Getting around the park is a breeze thanks to two main concourses that run through the park. A wide exterior walkway circles the outside of the park, and a narrower (but still generous) interior promenade runs through the seating area, separating the lower box seats from the upper grandstand.
For watching players that are literally an injury away from the majors, Frontier Field offers great value. Lower-level Premium Boxes cost $11, Upper Boxes are $9.50, and Reserved Tickets (for the farthest reaches of the stadium and general admission) are $7. Everything is $1 more on game day.
There are several ways to bring the ticket cost down. Flex Packs get you eight tickets for $9.75 per Premium Box seat, Mini Plans (essentially a "buy five tickets and get one free" offer), and groups of 20 or more get tickets at $9.50 for Premium Boxes, $8.50 for upper boxes, and $6 for Reserved. Fan 4-Packs get four tickets, food and souvenirs for $8 per person for Tuesday and Thursday games. And the Big Hitter Club lets you bring special groups of 20 or more for only $5.75 per person.
The parking passes even have plans to reduce the bite for full season, partial season, and 10-game packs that reduce the parking cost by up to 25%.
Food prices can approach big league levels, with some food climbing into the double-digits, but most remain under $7, and beers top out at $7.25 for 24 ouncers at the specialty stands.
With a park this steeped in the franchise's tradition, it is not surprising that a lot of extras have been crammed in.
Let's start with memorials. First and perhaps most important is the Morrie E. Silver statue (with young baseball fans) at the main entrance plaza to the park. The big guy has memorial and dedication plaques at the home plate entrance to the stadium, as well. Joe Altobelli (who played for, coached, managed, general managed, and broadcast for the Red Birds) gets his own statue in the left field plaza. Not far away is a memorial to Cal Ripken, Jr. who came through Rochester when it was an Oriole affiliate. Three Hall of Fames line the park's exterior walkway: The Section V Baseball Hall of Fame, the extensive Red Wings Hall of Fame, and the Louisville Slugger Hall of Fame (not for the baseball bat, but for people who finish the monumental hot dog sold nearby by themselves).
Three retired numbers sit in left field: The aforementioned Altobelli and Silver (whose number 8,222 refers to the number of stockholders he got to save the team), and Luke Easter (36), a former Negro Leaguer who spent four years with the team in the early 60s, hitting 67 home runs. Governor's Cup banners are below the main scoreboard in right center, and banners celebrating former players who made it to the majors line the park's outer walkway.
Deep breath: And then there are the memorials to the Alling & Cory Paper Company in left field (on whose site the new stadium sits); commemorative plaques for the field; a civil engineering achievement award for the park; a generic dedication to sports; a memorial to the Rochester Baseball Commission; a flowered bench for "Flower City" Rochester... and a horse statue made of baseball gloves at the main entrance, appropriately named Horsehide.

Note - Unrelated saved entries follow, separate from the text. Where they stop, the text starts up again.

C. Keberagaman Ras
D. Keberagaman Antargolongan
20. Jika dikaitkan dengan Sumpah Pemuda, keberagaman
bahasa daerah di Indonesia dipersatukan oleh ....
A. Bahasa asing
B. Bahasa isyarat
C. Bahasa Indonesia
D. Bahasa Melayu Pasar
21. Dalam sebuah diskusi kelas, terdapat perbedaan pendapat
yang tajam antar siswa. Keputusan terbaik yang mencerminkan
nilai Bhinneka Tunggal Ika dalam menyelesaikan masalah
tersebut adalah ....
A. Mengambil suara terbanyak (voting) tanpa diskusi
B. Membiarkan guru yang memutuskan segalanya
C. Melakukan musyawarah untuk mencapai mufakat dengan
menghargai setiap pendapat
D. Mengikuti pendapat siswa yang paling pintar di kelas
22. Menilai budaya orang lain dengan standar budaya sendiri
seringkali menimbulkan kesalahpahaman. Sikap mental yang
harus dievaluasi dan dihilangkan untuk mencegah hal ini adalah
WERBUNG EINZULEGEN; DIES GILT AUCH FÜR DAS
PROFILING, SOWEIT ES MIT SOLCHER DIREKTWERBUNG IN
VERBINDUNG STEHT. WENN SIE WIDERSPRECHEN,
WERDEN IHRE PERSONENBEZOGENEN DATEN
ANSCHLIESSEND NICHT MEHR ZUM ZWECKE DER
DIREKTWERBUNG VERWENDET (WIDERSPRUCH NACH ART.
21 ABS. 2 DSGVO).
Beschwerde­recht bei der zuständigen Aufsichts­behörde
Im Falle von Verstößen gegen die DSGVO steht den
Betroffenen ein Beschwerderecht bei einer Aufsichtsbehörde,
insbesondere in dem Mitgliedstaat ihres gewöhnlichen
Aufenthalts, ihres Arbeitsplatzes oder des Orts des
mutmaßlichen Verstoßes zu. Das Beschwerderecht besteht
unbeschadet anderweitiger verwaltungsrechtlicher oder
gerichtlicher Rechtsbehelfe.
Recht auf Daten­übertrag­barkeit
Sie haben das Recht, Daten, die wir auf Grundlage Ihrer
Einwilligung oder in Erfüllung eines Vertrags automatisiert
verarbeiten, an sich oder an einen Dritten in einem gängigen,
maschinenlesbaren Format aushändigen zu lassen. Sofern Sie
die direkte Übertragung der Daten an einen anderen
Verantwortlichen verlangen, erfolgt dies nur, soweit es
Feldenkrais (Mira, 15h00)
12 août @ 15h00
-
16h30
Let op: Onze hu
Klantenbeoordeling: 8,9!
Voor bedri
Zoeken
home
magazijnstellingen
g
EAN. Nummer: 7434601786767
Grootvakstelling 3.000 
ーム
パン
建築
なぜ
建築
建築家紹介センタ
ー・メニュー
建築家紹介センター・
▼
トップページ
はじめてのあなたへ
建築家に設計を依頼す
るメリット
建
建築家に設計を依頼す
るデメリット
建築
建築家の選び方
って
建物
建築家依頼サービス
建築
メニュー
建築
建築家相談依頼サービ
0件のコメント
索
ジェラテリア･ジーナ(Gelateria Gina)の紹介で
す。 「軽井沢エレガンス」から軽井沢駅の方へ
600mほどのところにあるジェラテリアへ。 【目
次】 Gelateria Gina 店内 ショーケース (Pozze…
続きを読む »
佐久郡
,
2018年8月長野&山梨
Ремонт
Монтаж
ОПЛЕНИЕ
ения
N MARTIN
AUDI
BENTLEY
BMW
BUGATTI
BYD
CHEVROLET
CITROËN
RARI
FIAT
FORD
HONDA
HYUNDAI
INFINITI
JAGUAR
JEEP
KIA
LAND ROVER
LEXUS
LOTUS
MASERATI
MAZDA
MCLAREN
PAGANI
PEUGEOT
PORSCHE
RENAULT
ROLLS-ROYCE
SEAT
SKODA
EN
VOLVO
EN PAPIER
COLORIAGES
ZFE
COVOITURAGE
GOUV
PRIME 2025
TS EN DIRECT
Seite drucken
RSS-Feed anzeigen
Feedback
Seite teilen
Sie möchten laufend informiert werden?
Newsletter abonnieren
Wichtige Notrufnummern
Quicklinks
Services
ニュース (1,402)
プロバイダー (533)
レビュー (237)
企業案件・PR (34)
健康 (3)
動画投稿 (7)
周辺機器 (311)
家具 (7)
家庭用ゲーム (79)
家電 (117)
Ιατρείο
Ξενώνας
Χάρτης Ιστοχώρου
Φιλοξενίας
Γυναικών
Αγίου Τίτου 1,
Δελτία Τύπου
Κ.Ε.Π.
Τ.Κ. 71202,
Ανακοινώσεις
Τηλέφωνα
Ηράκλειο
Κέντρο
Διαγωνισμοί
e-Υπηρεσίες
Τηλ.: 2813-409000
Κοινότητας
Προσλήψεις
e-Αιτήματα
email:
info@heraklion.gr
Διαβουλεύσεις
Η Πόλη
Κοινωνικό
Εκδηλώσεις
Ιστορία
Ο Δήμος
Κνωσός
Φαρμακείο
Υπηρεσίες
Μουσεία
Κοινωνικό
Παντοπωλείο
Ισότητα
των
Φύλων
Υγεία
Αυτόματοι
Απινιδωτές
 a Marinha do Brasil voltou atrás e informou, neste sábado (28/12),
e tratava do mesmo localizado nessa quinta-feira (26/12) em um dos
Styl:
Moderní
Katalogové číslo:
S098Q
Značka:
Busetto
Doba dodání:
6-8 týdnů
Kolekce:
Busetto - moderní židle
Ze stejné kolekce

A small kids area is in the left field entrance plaza, and an extensive team store is located near the main entrance behind home plate, with a majestic statue of Spike outside the entrance. Programs are a reasonable $1 and available at all entrances.
And the live organ stylizings of Fred Costello are seriously worth at least another +5.
Frontier Field does just about everything right in a ballpark, from a great, affordable experience, to a multitude of food choices, to an excellent place to watch a ballgame in a great baseball town.
Like many cities in the industrial northeast, the City of Rochester boasts a long and proud baseball tradition. Professional baseball has been played here going well back into the late 1800s, and the city has hosted various incarnations of teams and nicknames in various leagues over the decades.
The Rochester Red Wings have been a mainstay of the International League. They are actually a community owned baseball team, with shareholders and a local board of directors. The fortunes of the franchise have been shepherded by the Silver family. The namesake stadium, Silver Stadium, was a neighborhood ballpark in use for a generation, until the franchise relocated to their new downtown ballpark, Frontier Field, in 1996. This venue is truly one of the jewels in all of AAA baseball.
Cheap tickets, good friendly fans, decent baseball, excellent promotions, cheap parking, decent vendor pricing... worth every cent!
One of my favorite minor league parks! This place is all about the food. The variety is unmatched anywhere. Food is such a focus, there was a map of the different vendors waiting for us at our seat!. Love the live organist, who really was a focus at the game. A bit of other music thrown in made it fun. I would say having organ music right after a home run sure made the crowd seem subdued. Baseball City also put on a decent fireworks display after the game. The theme was boy bands this day. It was great ... until the little girl behind us asked why they were playing old people music!
I know I'm in the minority in not liking Frontier Field, but to me it just feels too big. The problem is that it was built as a dual use stadium (for baseball and soccer), so that is why the seating configuration is not the best. Too many seats are far from the action and there are not enough covered spots where fans can watch the game from. Also, it is missing a wraparound concourse, something which is found at almost all AAA ballparks nowadays. The best aspect of Frontier Field is the concessions. The variety and quality is probably the best I've ever encountered at a minor league ballpark.
For my full review of Frontier Field, check out my website : http://ballparkreviews.com/template2.php?in_name=Frontier%20Field&in_city=Rochester&in_state=New%20York
Great time. Awesome stadium.
Frontier Field may have the best selection of food in all of the minor leagues. If you leave here hungry, it's your own fault. Seats here feel far away from the field, but the seating bowl is comfortable. There doesn't seem to be a whole lot of the typical minor league shenanigans going on here, but that's not a criticism.
Frontier Park is in my top tier of AAA parks. Walkable from downtown; cheap parking if you must drive.There are no bad seats, three picnic areas, and a peanut-free non-fertilized organic lawn. The open air concourse has it all from burgers to gluten-dairy-nut-free and from healthy to indulgent. As proof, the roast beef sandwiches and the local IPA are truly stellar, but I hear good about the blueberry smoothies too. The classic scoreboard beyond LF counted the Red Wings' many runs and hits, while half a dozen trains on the tracks beyond RF caught sight of our daytime game. Lois and Glenda, locals and regulars, tell us there can be eight or more trains for the well attended Friday and Saturday firework night games. I might have to come back and check on that. Put this park on your itinerary!